Nella prima strofa è evidente l’ambientazione e l’esperienza del campo di sterminio, nella seconda strofa vive la tranquillità del ritorno a casa. Bisogna reagire, tornare a vivere, la vita continua, ma la paura di quel comando, “alzarsi”, sembra non abbandonare mai. È un incubo.
La paura dona un quadro della psicologia che ha coinvolto moltissimi sopravvissuti per i quali quell’incubo da un lato distrugge l’esistenza, dall’altro diventa la forza per non dimenticare mai, per trasferire al mondo, alle nuove generazione quali conseguenze può generare la cattiveria umana.
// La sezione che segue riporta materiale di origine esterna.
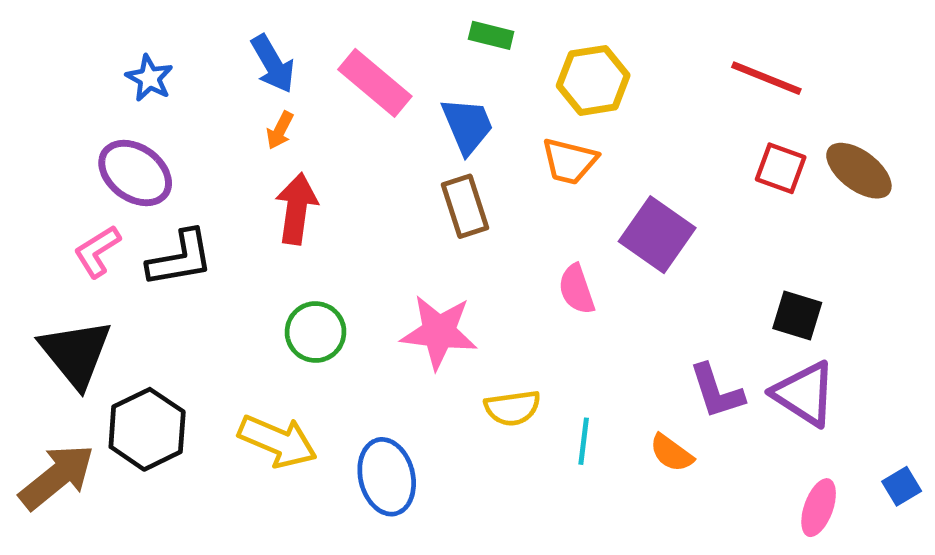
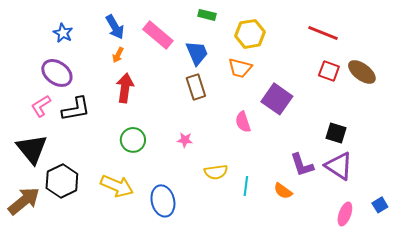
pink star: (439, 332) -> (185, 140), size x0.5

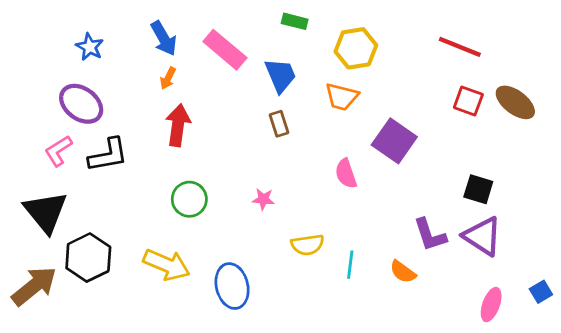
brown rectangle: (196, 87) -> (279, 124), size x0.7

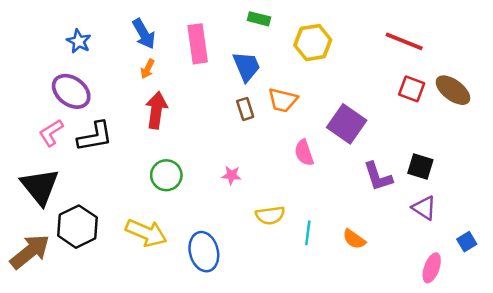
pink rectangle: (225, 50) -> (198, 44), turned 42
orange trapezoid: (342, 97) -> (283, 100), moved
purple L-shape: (430, 235) -> (378, 177), moved
purple triangle: (483, 236) -> (424, 208), size x0.7
blue square: (541, 292) -> (467, 242), moved

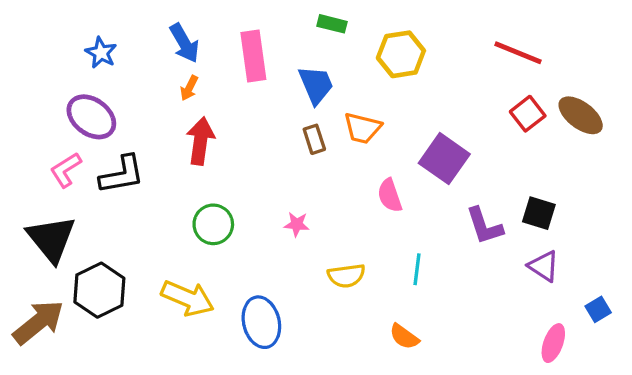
red square: (412, 89) -> (528, 114), turned 32
cyan line: (308, 233) -> (417, 269), moved
orange semicircle: (354, 239) -> (404, 337), moved

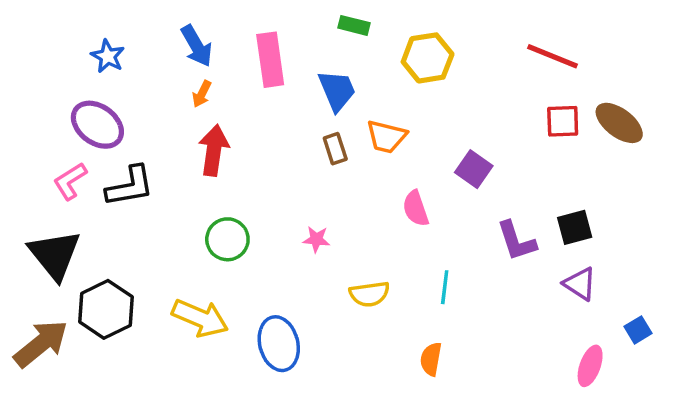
red square: (528, 114) -> (563, 121), turned 36
purple square: (444, 159) -> (474, 169), size x0.7
black square: (539, 213) -> (575, 227), turned -32
orange semicircle: (404, 337) -> (431, 359), turned 64

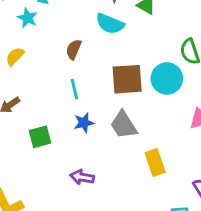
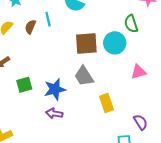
brown semicircle: (74, 49) -> (30, 27), moved
cyan line: (74, 89) -> (48, 19), moved
blue star: (84, 123) -> (55, 89), moved, size x1.5

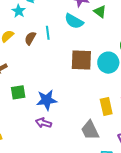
gray trapezoid: (84, 76) -> (90, 130), moved
yellow rectangle: (107, 103) -> (106, 107), moved

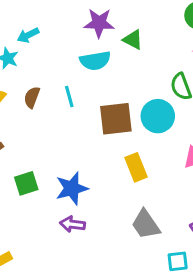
cyan semicircle: (74, 21) -> (95, 61), turned -30
cyan line: (48, 33) -> (69, 97), moved
yellow rectangle: (106, 107) -> (136, 167), moved

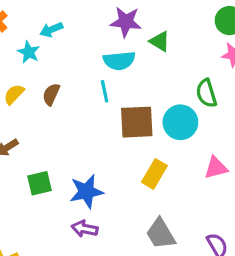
cyan line: (69, 97) -> (105, 91), moved
yellow rectangle: (136, 167) -> (154, 174), turned 48

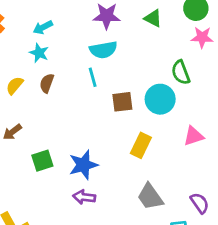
green triangle: (160, 41) -> (153, 18), moved
cyan star: (29, 52) -> (39, 53), moved
brown square: (137, 122) -> (122, 102), size x0.7

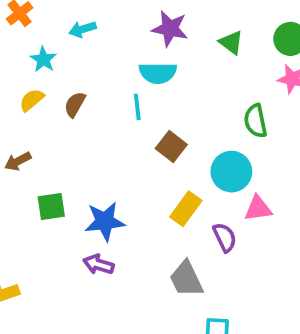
cyan star: (39, 53) -> (43, 59), moved
cyan circle: (160, 99) -> (231, 172), moved
brown square: (122, 102) -> (171, 146), turned 35
purple semicircle: (200, 203) -> (225, 237), moved

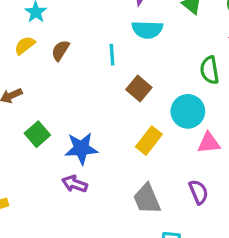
cyan semicircle: (158, 73) -> (147, 30), moved
green square: (51, 206) -> (37, 134), turned -35
purple semicircle: (225, 237) -> (199, 192), moved

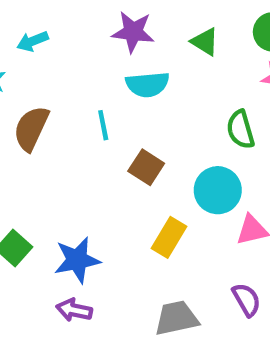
brown semicircle: (60, 50) -> (31, 128), size x1.5
gray trapezoid: (147, 199) -> (176, 318), turned 108

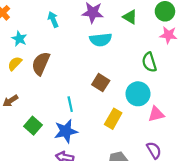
cyan arrow: (33, 41) -> (53, 19), moved, turned 91
cyan line: (103, 125) -> (70, 104), moved

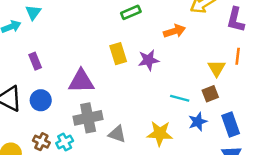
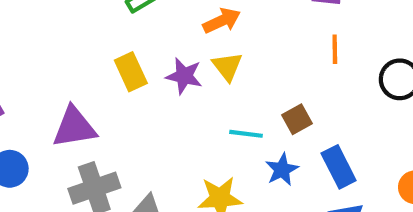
purple star: (148, 60) -> (184, 76), turned 30
yellow triangle: (217, 68) -> (227, 66), moved

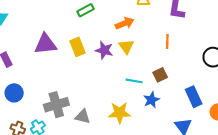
orange line: (335, 49) -> (167, 41), moved
purple triangle: (74, 127) -> (45, 44), moved
blue rectangle: (339, 167) -> (194, 97), moved

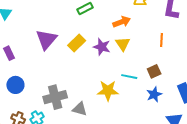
purple triangle: (45, 44) -> (46, 39), turned -45
yellow rectangle: (78, 47) -> (77, 43), turned 66
blue star: (151, 100) -> (154, 94), moved
yellow star: (119, 113) -> (108, 91), moved

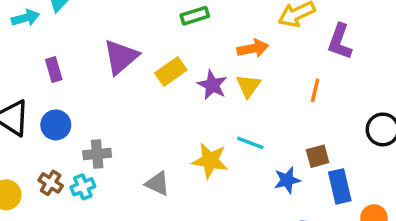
brown square: (154, 71) -> (318, 156), moved
gray cross: (55, 97) -> (97, 154), moved, size x0.7

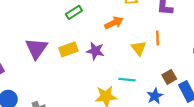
yellow rectangle: (171, 71) -> (68, 49), turned 30
yellow triangle: (248, 86) -> (139, 48), moved

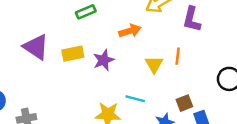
purple triangle: (36, 48) -> (36, 47), turned -40
purple star: (95, 51) -> (104, 60), turned 30

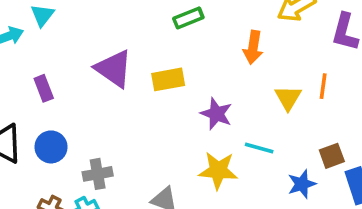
orange arrow: (130, 31) -> (253, 47), turned 115
purple star: (104, 60) -> (216, 114), moved, turned -30

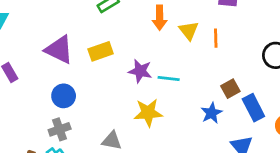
yellow triangle: (288, 98) -> (189, 31), moved
blue circle: (51, 147) -> (64, 96), moved
cyan line: (259, 148) -> (169, 78), moved

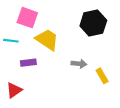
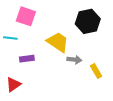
yellow trapezoid: (47, 40) -> (58, 42), moved

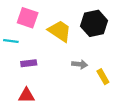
yellow trapezoid: (58, 42) -> (60, 31), moved
red triangle: (13, 84) -> (26, 95), moved, turned 35

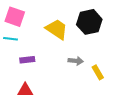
pink square: (28, 18) -> (15, 17), moved

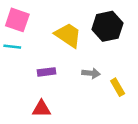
purple rectangle: (27, 60) -> (47, 72), moved
red triangle: (25, 90) -> (41, 109), moved

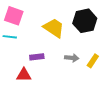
yellow rectangle: (118, 87) -> (93, 61), moved, turned 64
red triangle: (41, 109) -> (24, 75), moved

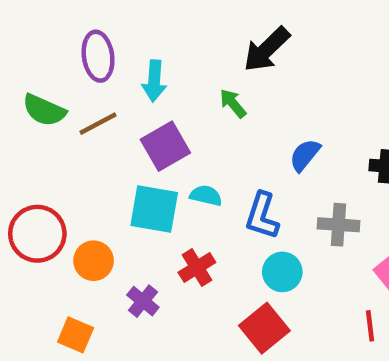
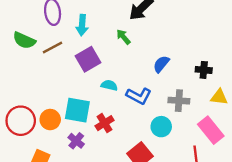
cyan square: (154, 209) -> (77, 110), moved
blue L-shape: (262, 216) -> (139, 96), turned -80
red circle: (37, 234) -> (21, 121), moved
cyan circle: (282, 272) -> (161, 127), moved

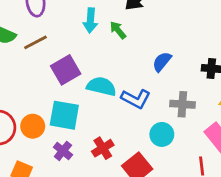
cyan arrow: (82, 25) -> (90, 20), moved
purple square: (88, 59) -> (66, 70), moved
cyan semicircle: (109, 85) -> (101, 86), size x1.5
red cross: (105, 123) -> (103, 148), moved

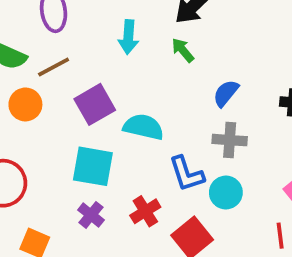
green arrow: (118, 30) -> (183, 50), moved
blue L-shape: (136, 99) -> (187, 174), moved, turned 44
gray cross: (182, 104) -> (230, 140), moved
orange circle: (33, 126) -> (25, 104), moved

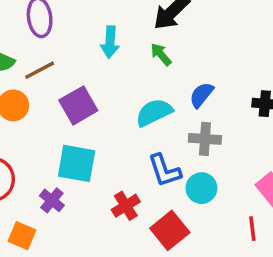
cyan semicircle: (143, 127) -> (154, 112), moved, turned -39
purple cross: (91, 215) -> (52, 200), moved

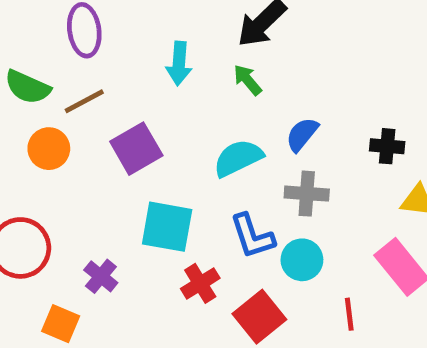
cyan square: (77, 163) -> (167, 227), moved
red line: (252, 229) -> (349, 314), moved

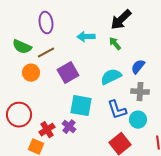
cyan arrow: (179, 63) -> (86, 37), turned 84
purple cross: (101, 276) -> (69, 127), moved
red cross: (200, 283) -> (47, 130), moved

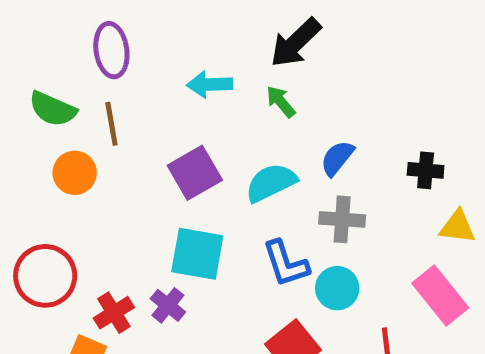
brown line: (46, 53) -> (111, 124), turned -72
purple square: (68, 73) -> (195, 173), moved

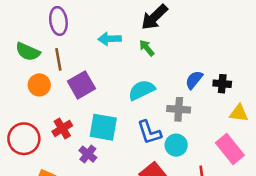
blue semicircle: (337, 158) -> (194, 80), moved
purple square: (195, 173) -> (81, 85), moved
red cross: (114, 313) -> (62, 128), moved

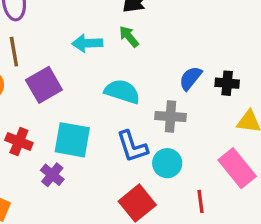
cyan arrow: (110, 39) -> (87, 43), moved
cyan semicircle: (142, 90) -> (122, 92), turned 44
red cross: (62, 128) -> (19, 141), turned -36

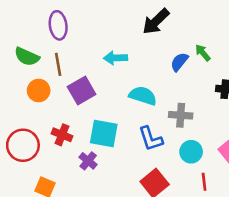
green arrow: (129, 37) -> (203, 53), moved
blue semicircle: (191, 78) -> (179, 62), moved
cyan circle: (167, 163) -> (191, 152), moved

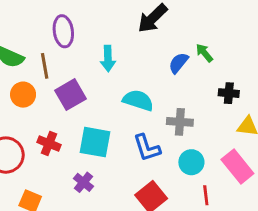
purple ellipse: (58, 25) -> (63, 31), moved
cyan arrow: (115, 58) -> (108, 59), turned -90
purple cross: (88, 161) -> (83, 182), moved

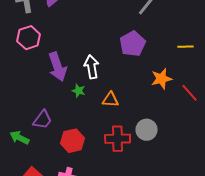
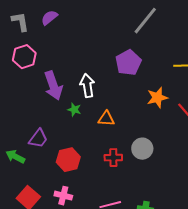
red cross: (118, 139) -> (113, 158), size x0.7

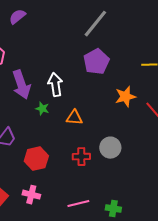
gray line: (145, 21) -> (95, 24), moved

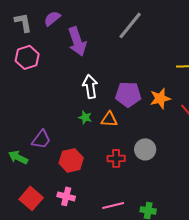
purple pentagon: (96, 62) -> (128, 94), moved, turned 30
purple arrow: (21, 85) -> (77, 41), moved
green star: (42, 109) -> (85, 117), moved

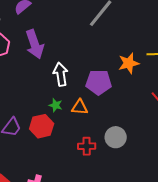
purple arrow: (77, 41) -> (35, 44), moved
orange star: (160, 98) -> (129, 63), moved
red hexagon: (71, 160) -> (42, 126), moved

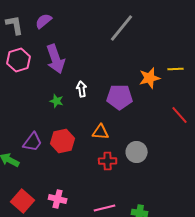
white arrow: (61, 74) -> (82, 89), size x0.7
green star: (56, 105) -> (57, 101), moved
orange triangle: (80, 107) -> (101, 132), moved

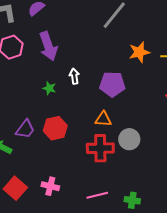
orange star: (150, 78) -> (139, 52), moved
orange triangle: (101, 132) -> (103, 119), moved
red cross: (108, 161) -> (100, 148), size x1.5

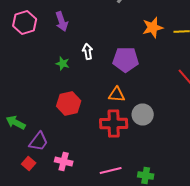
purple arrow: (48, 46) -> (62, 22), size x0.7
purple trapezoid: (25, 129) -> (39, 142), moved
red square: (15, 188) -> (29, 164), size x0.6

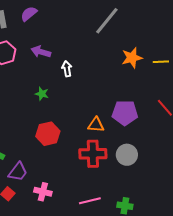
purple arrow: (62, 22) -> (41, 52), turned 126
white arrow: (88, 52) -> (67, 69), moved
purple pentagon: (126, 60) -> (125, 113), moved
gray circle: (143, 114) -> (127, 155), moved

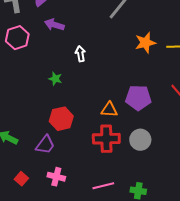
purple arrow: (41, 52) -> (54, 25), moved
purple trapezoid: (18, 172) -> (45, 145), moved

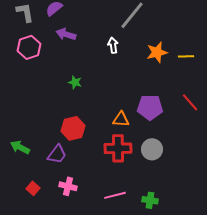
white arrow: (80, 54) -> (113, 45), moved
green star: (55, 79) -> (75, 82), moved

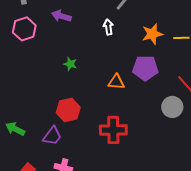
purple pentagon: (150, 107) -> (145, 68), moved
orange triangle: (121, 119) -> (116, 82), moved
gray circle: (152, 149) -> (172, 107), moved

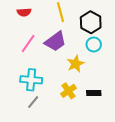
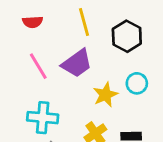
pink line: (28, 43) -> (38, 66), turned -66
cyan circle: (94, 44) -> (137, 83), moved

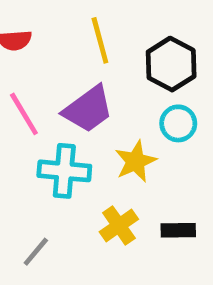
cyan circle: (137, 83) -> (178, 123), moved
cyan cross: (43, 118) -> (64, 171), moved

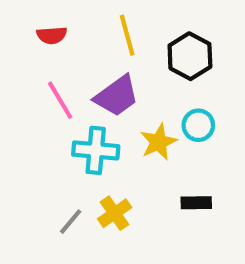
cyan circle: (178, 123) -> (198, 125), moved
yellow cross: (119, 225) -> (115, 213), moved

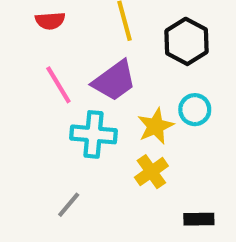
black rectangle: (196, 203) -> (199, 219), moved
yellow cross: (115, 213) -> (151, 172), moved

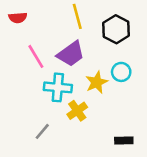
red semicircle: (50, 21) -> (18, 18), moved
yellow cross: (151, 172) -> (77, 111), moved

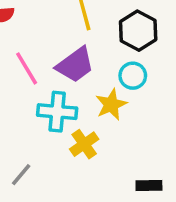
cyan circle: (121, 72) -> (133, 76), moved
gray line: (42, 131) -> (21, 175), moved

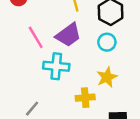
yellow star: (111, 104) -> (107, 77), moved
yellow cross: (84, 144) -> (85, 98), moved, turned 30

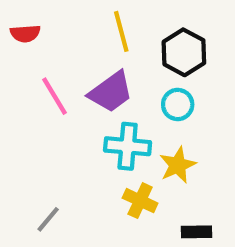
cyan cross: (56, 66) -> (128, 146), moved
yellow cross: (85, 98) -> (140, 201), turned 30

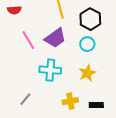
cyan cross: (128, 146) -> (50, 70), moved
yellow cross: (140, 201) -> (70, 101), moved, turned -35

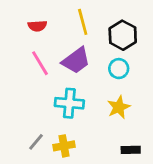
red semicircle: (14, 10) -> (37, 26), moved
yellow cross: (70, 101) -> (64, 146), moved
Una lezione quella di Primo Levi, che molto probabilmente non abbiamo imparato, anche perché, per fortuna, non l’abbiamo vissuta. Ma la memoria sembra essere sensibile al tempo, sembra diventare sempre più volatile, i libri, le poesie, le testimonianze di chi ha subito il martirio, non riescono a lasciare il segno.
Per questo è importante condividere il messaggio di coloro che hanno lasciato traccia di quella barbarie, denuncia dello sterminio, racconto delle sofferenze, immagini della morte e della tragedia. Per questo motivo non bisogna abbassare la guardia, nella consapevolezza che bisogna tutti diventare migliori.